You can repeat our few-shot experiments on MultiWOZ 2.4 with:

# MultiWOZ 2.4
bash codex_expmt_folder_runner.sh runs/codex/mw21_1p_train/python
bash codex_expmt_folder_runner.sh runs/codex/mw21_5p_train/python
bash codex_expmt_folder_runner.sh runs/codex/mw21_10p_train/python
bash codex_expmt_folder_runner.sh runs/codex/mw21_100p_train/python

and evaluate on MultiWOZ 2.1:

# MultiWOZ 2.1 simulated from 2.4 result
bash mw21_simulation_expmt_folder_runner.sh runs/codex/mw21_1p_train/sim_mw21_python
bash mw21_simulation_expmt_folder_runner.sh runs/codex/mw21_5p_train/sim_mw21_python
bash mw21_simulation_expmt_folder_runner.sh runs/codex/mw21_10p_train/sim_mw21_python
bash mw21_simulation_expmt_folder_runner.sh runs/codex/mw21_100p_train/sim_mw21_python

Table 2 & 3: Zero-shot Experiments

You can repeat our zero-shot experiments on MultiWOZ 2.4 with:

# MultiWOZ 2.4
bash codex_expmt_folder_runner.sh runs/codex/zero_shot/python

and evaluate on MultiWOZ 2.1 with:

bash mw21_simulation_expmt_folder_runner.sh runs/codex/zero_shot/sim_mw21_python

Table 4: Ablations

Run all ablations in Table 4 (zero-shot and 5% few-shot) with:

This runs each in sequence by recurrsively walking the directories, which you can speed up by running separate commands pointing at sub-directories. This will also include a random-retriever, as in the Appendix.

# MultiWOZ 2.4
bash codex_expmt_folder_runner.sh runs/table4

Table 5: Co-reference Analysis

To repeat experiments for Table 5, one can run:

bash codex_expmt_folder_runner.sh runs/table5

Once these runs complete, you can evaluate with eval_coref_turns.py.

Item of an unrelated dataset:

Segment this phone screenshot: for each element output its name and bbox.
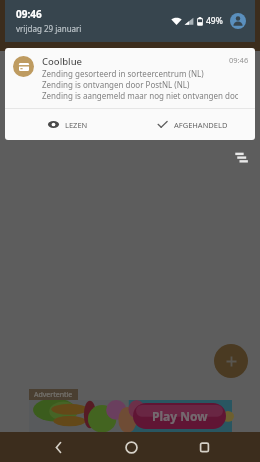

Different from other scripts, this takes the group name from wandb as an argument for evaluating the co-reference performance of completed runs in that group. The script will verify the expected number of runs for the group, so make sure the runs you expect to be evaluated are marked in wandb with the tag complete_run (should occur automatically on run finish), and mark any you wish to ignore with tag outdated.

An example call to the script:

python src/refpydst/eval_coref_turns.py "-runs-table5-5p-full"

will score the co-reference accuracy of the runs in runs/table5/5p/full.